Assessment of degraded depth of demineralized collagen matrix LM
After collagenase challenge for each exposure time, the specimens were washed for 5 min and sectioned by a low-speed diamond saw into thin sections 200–220 μm and gently polished using 2000 grit silicon carbide (SiC) papers. Then the sections were placed in between a glass slide and cover slide by adding a droplet of de-ionized water. The images of the specimens were captured by the camera connected to the polarized microscope (SMZ1000, Nikon Corp., Tokyo, Japan). The total area of the degraded collagen and the width of the window were measured by image processing software (ImageJ 1.42). The mean depth of degraded collagen matrix was calculated by dividing the total area of the degraded collagen by its window width as shown in Fig. 1
Following the collagenase challenge for each exposure time, the enzyme solutions were collected for assaying hydroxyproline released from collagen matrix. 60 μL of the solution from each specimen were subjected to hydroxyproline assay using the simplified chloramines-T method . In brief, the solution aliquot was hydrolyzed with 2N NaOH by autoclaving at 120 °C for 20 min. The cloramines-T was added to the hydrolyzate to allow oxidation followed by the addition of Ehrlich’s aldehyde reagent. When chromophore was developed, the absorbance intensity of each solution was read at 550 nm using a spectrophotometer (BIO-RAD–680 micro plate reader, BIO-RAD laboratories, Tokyo, Japan). The trend line was calculated by plotting the optical density of standard hydroxyproline solution with the formula ( y = mx + b ), where y is the instrument response, m represents the slope, and b is an intercept. The actual amount of collagen degradation ( x ) was calculated by the formula; [ x = (OD – b )/ m ], where OD is the corresponding optical density, b is the intercept and m is the slope ( Fig. 2 ).
Anti-collagen degradation efficacy of chlorhexidine gluconate
Demineralized dentin specimens ( N = 10) were treated either with 0.12% CHX (Aldrich, St.
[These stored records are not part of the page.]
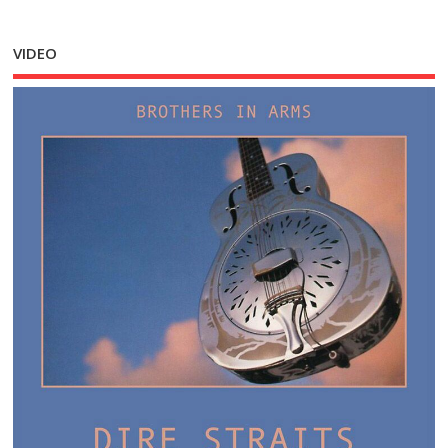
VIDEO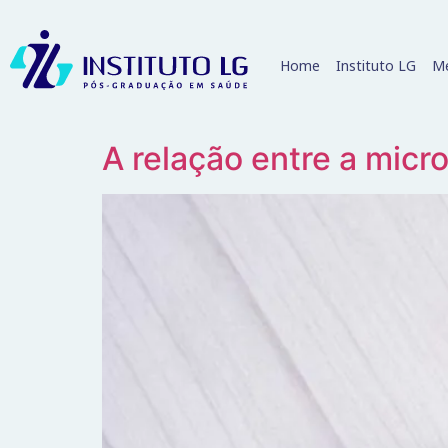
Home
Instituto LG
Me
A relação entre a micro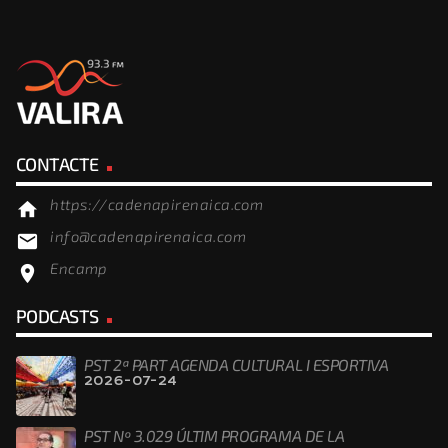
CONTACTE
https://cadenapirenaica.com
home
info@cadenapirenaica.com
email
Encamp
location_on
PODCASTS
PST 2ª PART AGENDA CULTURAL I ESPORTIVA
2026-07-24
PST Nº 3.029 ÚLTIM PROGRAMA DE LA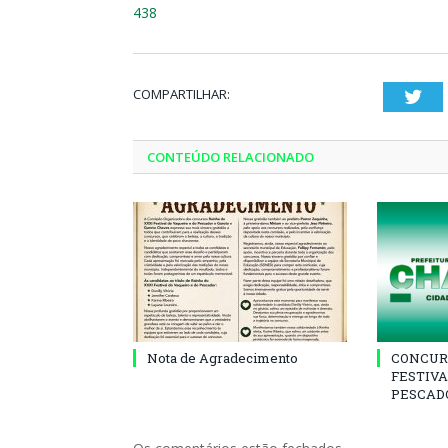
438
COMPARTILHAR:
Twi
CONTEÚDO RELACIONADO
Nota de Agradecimento
CONCUR
FESTIVA
PESCADO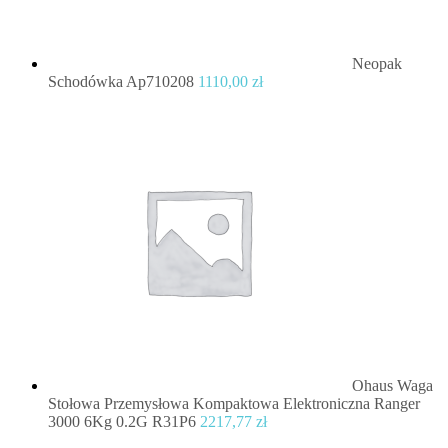
Neopak
Schodówka Ap710208
1110,00
zł
Ohaus Waga
Stołowa Przemysłowa Kompaktowa Elektroniczna Ranger
3000 6Kg 0.2G R31P6
2217,77
zł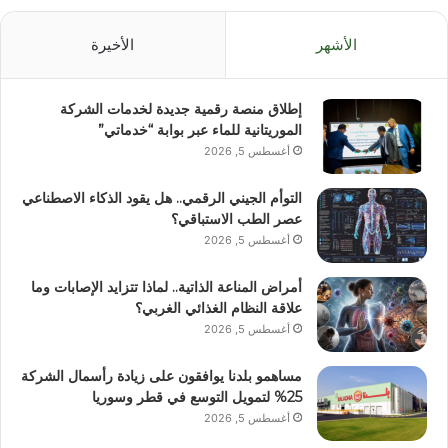
الأشهر
الأخيرة
إطلاق منصة رقمية جديدة لخدمات الشركة
الموريتانية للماء عبر بوابة “خدماتي”
أغسطس 5, 2026
التوأم الجيني الرقمي.. هل يقود الذكاء الاصطناعي
عصر الطب الاستباقي؟
أغسطس 5, 2026
أمراض المناعة الذاتية.. لماذا تتزايد الإصابات وما
علاقة النظام الغذائي الغربي؟
أغسطس 5, 2026
مساهمو بلدنا يوافقون على زيادة رأسمال الشركة
25% لتمويل التوسع في قطر وسوريا
أغسطس 5, 2026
Louis, MO, USA) or DW (control) for 1 h at room temperature followed by rinsing with DW, then exposed to the collagenase solution for 16 h as mentioned above. Depth of collagen degradation was compared between CHX and control groups.
The correlation between the LM technique and the HPN assay technique was evaluated by plotting the value of LM against the HPN value. The correlation coefficient, significance, the linearity between 3 incubation time and the efficacy of CHX to prevent collagen degradation were evaluated by statistical software (Sigma Stat Version 16.0, SPSS, Chicago, IL, USA).